A "-" for "first bad kernel" indicates the bug has been present since
the relevant feature first appeared in btrfs.

A "-" for "last bad kernel" indicates the bug has not yet been fixed as
of 5.8.14.

In cases where issues are fixed by commits spread out over multiple
kernel versions, "fixed kernel version" refers to the version that
contains all components of the fix.


Workarounds for known kernel bugs
---------------------------------

* **Tree mod log issues**:  bees will detect that a btrfs balance is
  running, and pause bees activity until the balance is done.  This avoids
  running both the `LOGICAL_INO` ioctl and btrfs balance at the same time,
  which avoids kernel crashes on old kernel versions.

  This workaround is not necessary for kernels 5.4.19, 5.5.3, 5.6 and later.

* **Slow backrefs** (aka toxic extents):  Under certain conditions,
  if the number of references to a single shared extent grows too
  high, the kernel consumes more and more CPU while also holding locks
  that delay write access to the filesystem.  bees avoids this bug
  by measuring the time the kernel spends performing `LOGICAL_INO`
  operations and permanently blacklisting any extent or hash involved
  where the kernel starts to get slow.  In the bees log, such blocks
  are labelled as 'toxic' hash/block addresses.  Toxic extents are
  rare (about 1 in 100,000 extents become toxic), but toxic extents can
  become 8 orders of magnitude more expensive to process than the fastest
  non-toxic extents.  This seems to affect all dedupe agents on btrfs;
  at this time of writing only bees has a workaround for this bug.

  Update (5.8.14):  this issue may be a race condition that occurs if
  two or more threads attempt to modify the same extent or immediately
  adjacent extents.  It has not been observed on a kernel version later
  than 5.7 (after backref code changes in the kernel).

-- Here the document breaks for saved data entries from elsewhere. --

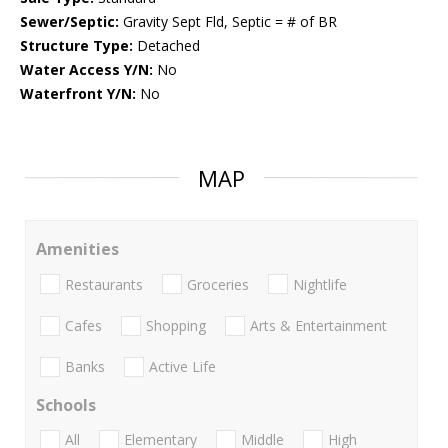
Sewer/Septic:
Gravity Sept Fld, Septic = # of BR
Structure Type:
Detached
Water Access Y/N:
No
Waterfront Y/N:
No
MAP
Amenities
Restaurants
Groceries
Nightlife
Cafes
Shopping
Arts & Entertainment
Banks
Active Life
Schools
All
Elementary
Middle
High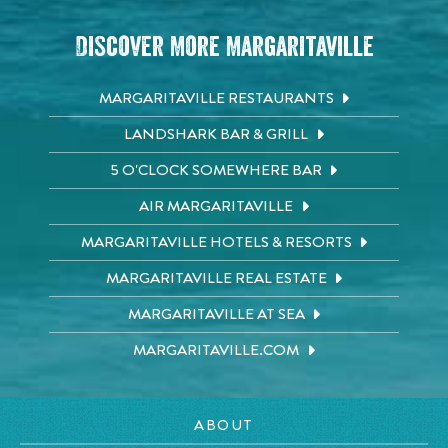
Discover More Margaritaville
MARGARITAVILLE RESTAURANTS
LANDSHARK BAR & GRILL
5 O'CLOCK SOMEWHERE BAR
AIR MARGARITAVILLE
MARGARITAVILLE HOTELS & RESORTS
MARGARITAVILLE REAL ESTATE
MARGARITAVILLE AT SEA
MARGARITAVILLE.COM
ABOUT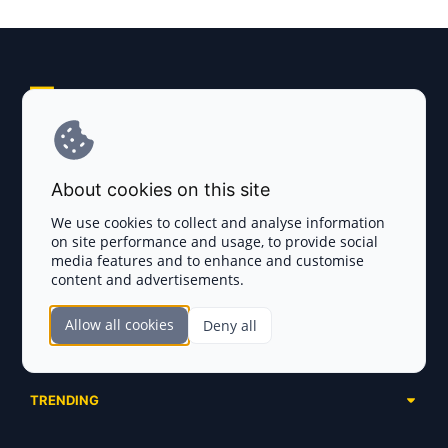
Explore AI Summary
Terms and Conditions
About cookies on this site
Privacy Policy
We use cookies to collect and analyse information
on site performance and usage, to provide social
Disclaimer
media features and to enhance and customise
content and advertisements.
TOKEN SALES
Allow all cookies
Deny all
Complete List
SECTIONS
Presales
Calendar
Ongoing
TRENDING
Airdrops
Upcoming
AI Agents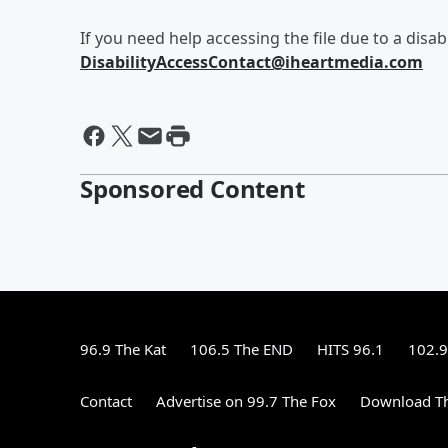
If you need help accessing the file due to a disabi
DisabilityAccessContact@iheartmedia.com
Sponsored Content
96.9 The Kat
106.5 The END
HITS 96.1
102.9
Contact
Advertise on 99.7 The Fox
Download Th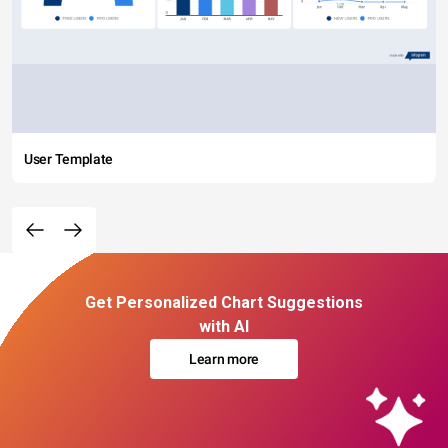
User Template
Get Personalized Chart Suggestions
with AI
Learn more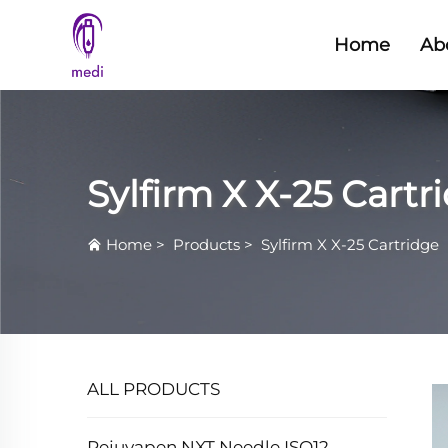
Home
Ab
Sylfirm X X-25 Cartr
Home
>
Products
>
Sylfirm X X-25 Cartridge
ALL PRODUCTS
Rejuvapen NXT Needle ISO12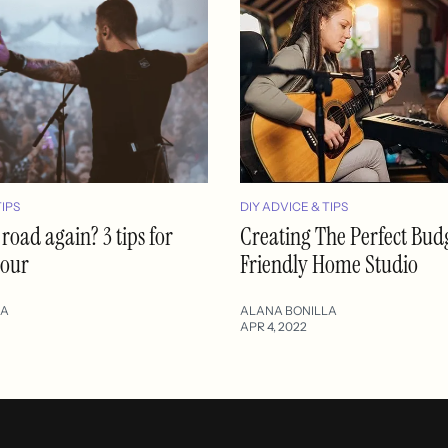
TIPS
DIY ADVICE & TIPS
 road again? 3 tips for
Creating The Perfect Bud
tour
Friendly Home Studio
LA
ALANA BONILLA
APR 4, 2022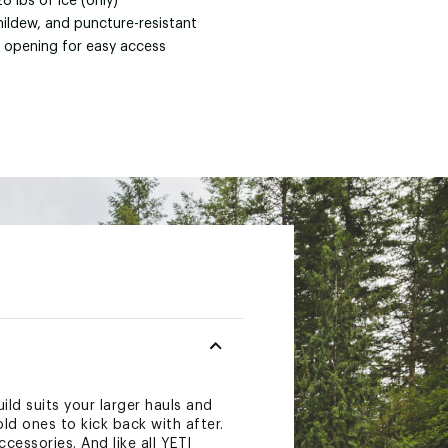
28 lbs of ice (only)
mildew, and puncture-resistant
 opening for easy access
ld suits your larger hauls and
ld ones to kick back with after.
cessories. And like all YETI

* **dedupe breaks `btrfs send` in old kernels**.  The bees option
  `--workaround-btrfs-send` prevents any modification of read-only subvols
  in order to avoid breaking `btrfs send`.

  This workaround is no longer necessary to avoid kernel crashes
  and send performance failure on kernel 4.9.207, 4.14.159, 4.19.90,
  5.3.17, 5.4.4, 5.5 and later; however, some conflict between send
  and dedupe still remains, so the workaround is still useful.

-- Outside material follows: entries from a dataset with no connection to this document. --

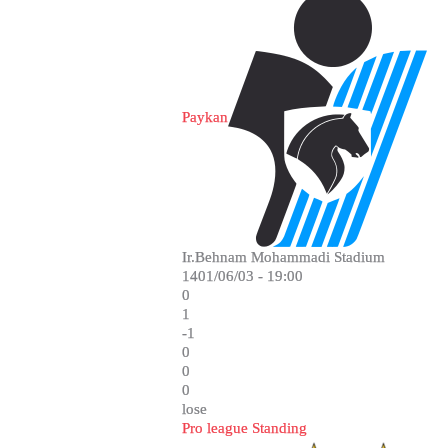
Paykan
Ir.Behnam Mohammadi Stadium
1401/06/03 - 19:00
0
1
-1
0
0
0
lose
Pro league Standing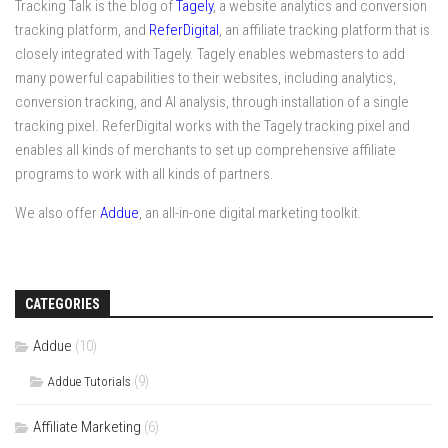
Tracking Talk is the blog of
Tagely
, a website analytics and conversion
tracking platform, and
ReferDigital
, an affiliate tracking platform that is
closely integrated with Tagely. Tagely enables webmasters to add
many powerful capabilities to their websites, including analytics,
conversion tracking, and AI analysis, through installation of a single
tracking pixel. ReferDigital works with the Tagely tracking pixel and
enables all kinds of merchants to set up comprehensive affiliate
programs to work with all kinds of partners.
We also offer
Addue
, an all-in-one digital marketing toolkit.
CATEGORIES
Addue
(10)
(9)
Addue Tutorials
Affiliate Marketing
(6)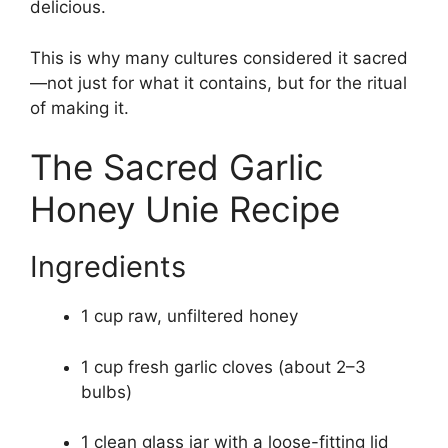
delicious.
This is why many cultures considered it sacred
—not just for what it contains, but for the ritual
of making it.
The Sacred Garlic
Honey Unie Recipe
Ingredients
1 cup raw, unfiltered honey
1 cup fresh garlic cloves (about 2–3
bulbs)
1 clean glass jar with a loose-fitting lid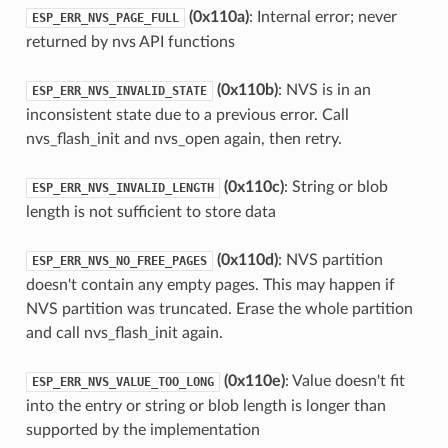
(0x110a)
: Internal error; never
ESP_ERR_NVS_PAGE_FULL
returned by nvs API functions
(0x110b)
: NVS is in an
ESP_ERR_NVS_INVALID_STATE
inconsistent state due to a previous error. Call
nvs_flash_init and nvs_open again, then retry.
(0x110c)
: String or blob
ESP_ERR_NVS_INVALID_LENGTH
length is not sufficient to store data
(0x110d)
: NVS partition
ESP_ERR_NVS_NO_FREE_PAGES
doesn't contain any empty pages. This may happen if
NVS partition was truncated. Erase the whole partition
and call nvs_flash_init again.
(0x110e)
: Value doesn't fit
ESP_ERR_NVS_VALUE_TOO_LONG
into the entry or string or blob length is longer than
supported by the implementation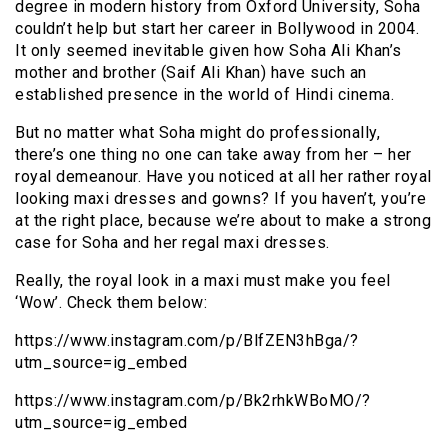
degree in modern history from Oxford University, Soha
couldn’t help but start her career in Bollywood in 2004.
It only seemed inevitable given how Soha Ali Khan’s
mother and brother (Saif Ali Khan) have such an
established presence in the world of Hindi cinema.
But no matter what Soha might do professionally,
there’s one thing no one can take away from her – her
royal demeanour. Have you noticed at all her rather royal
looking maxi dresses and gowns? If you haven’t, you’re
at the right place, because we’re about to make a strong
case for Soha and her regal maxi dresses.
Really, the royal look in a maxi must make you feel
‘Wow’. Check them below:
https://www.instagram.com/p/BlfZEN3hBga/?
utm_source=ig_embed
https://www.instagram.com/p/Bk2rhkWBoMO/?
utm_source=ig_embed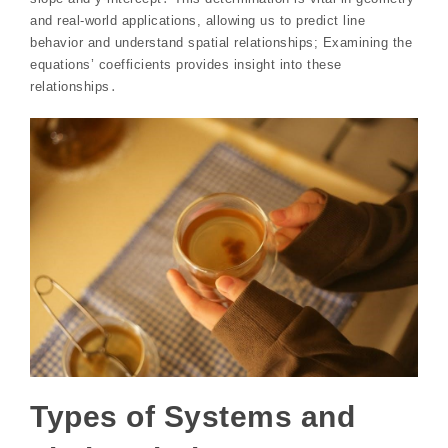
and real-world applications, allowing us to predict line
behavior and understand spatial relationships; Examining the
equations’ coefficients provides insight into these
relationships․
Types of Systems and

  `btrfs receive` is not affected by this issue.

Unfixed kernel bugs
-------------------

As of 5.8.14:

* **The kernel does not permit `btrfs send` and dedupe to run at the
  same time**.  Recent kernels no longer crash, but now refuse one
  operation with an error if the other operation was already running.

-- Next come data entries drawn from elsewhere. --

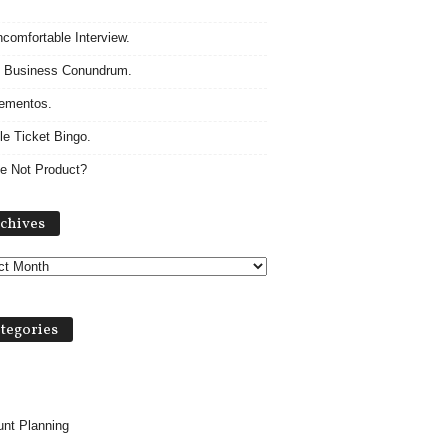
comfortable Interview.
 Business Conundrum.
ementos.
le Ticket Bingo.
e Not Product?
A
chives
r
c
h
i
v
tegories
e
s
nt Planning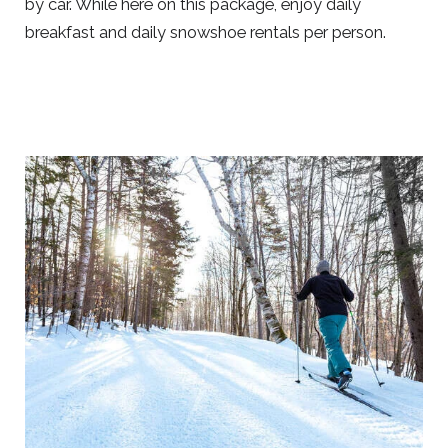
by car. While here on this package, enjoy daily
breakfast and daily snowshoe rentals per person.
Link
to
Larger
Item
Photo,
ListItemCarouselImage1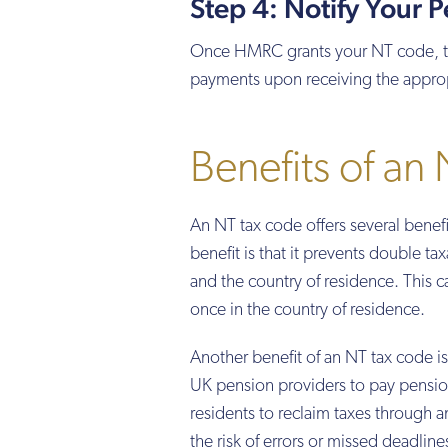
Step 4: Notify Your 
Once HMRC grants your NT code, they
payments upon receiving the appropr
Benefits of an
An NT tax code offers several bene
benefit is that it prevents double t
and the country of residence. This ca
once in the country of residence.
Another benefit of an NT tax code is 
UK pension providers to pay pensio
residents to reclaim taxes through a
the risk of errors or missed deadline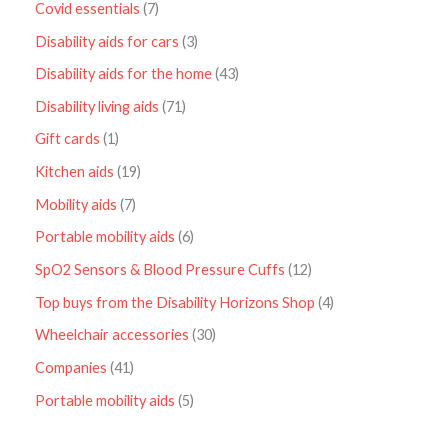
Covid essentials
7
Disability aids for cars
3
Disability aids for the home
43
Disability living aids
71
Gift cards
1
Kitchen aids
19
Mobility aids
7
Portable mobility aids
6
SpO2 Sensors & Blood Pressure Cuffs
12
Top buys from the Disability Horizons Shop
4
Wheelchair accessories
30
Companies
41
Portable mobility aids
5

  bees has not been updated to handle the new dedupe behavior optimally.
  Optimal behavior is to defer dedupe operations when send is detected,
  and resume after the send is finished.  Current bees behavior is to
  complain loudly about each individual dedupe failure in log messages,
  and abandon duplicate data references in the snapshot that send is
  processing.  A future bees version shall have better handling for
  this situation.

  Workaround:  send `SIGSTOP` to bees, or terminate the bees process,
  before running `btrfs send`.

  This workaround is not strictly required if snapshot is deleted after
  sending.  In that case, any duplicate data blocks that were not removed
  by dedupe will be removed by snapshot delete instead.  The workaround
  still saves some IO.

  `btrfs receive` is not affected by this issue.

* **Spurious warnings in `fs/fs-writeback.c`** on kernel 4.15 and later
  when filesystem is mounted with `flushoncommit`.  These
  seem to be harmless (there are other locks which prevent
  concurrent umount of the filesystem), but the underlying
  problems that trigger the `WARN_ON` are [not trivial to
  fix](https://www.spinics.net/lists/linux-btrfs/msg87752.html).

  The warnings can be especially voluminous when bees is running.

  Workarounds:

  1. mount with `-o noflushoncommit`
  2. patch kernel to remove warning in `fs/fs-writeback.c`.

  Note that using kernels 4.14 and earlier is *not* a viable workaround
  for this issue, because kernels 4.14 and earlier will eventually
  deadlock when a filesystem is mounted with `-o flushoncommit` (a single
  commit fixes one bug and introduces the other).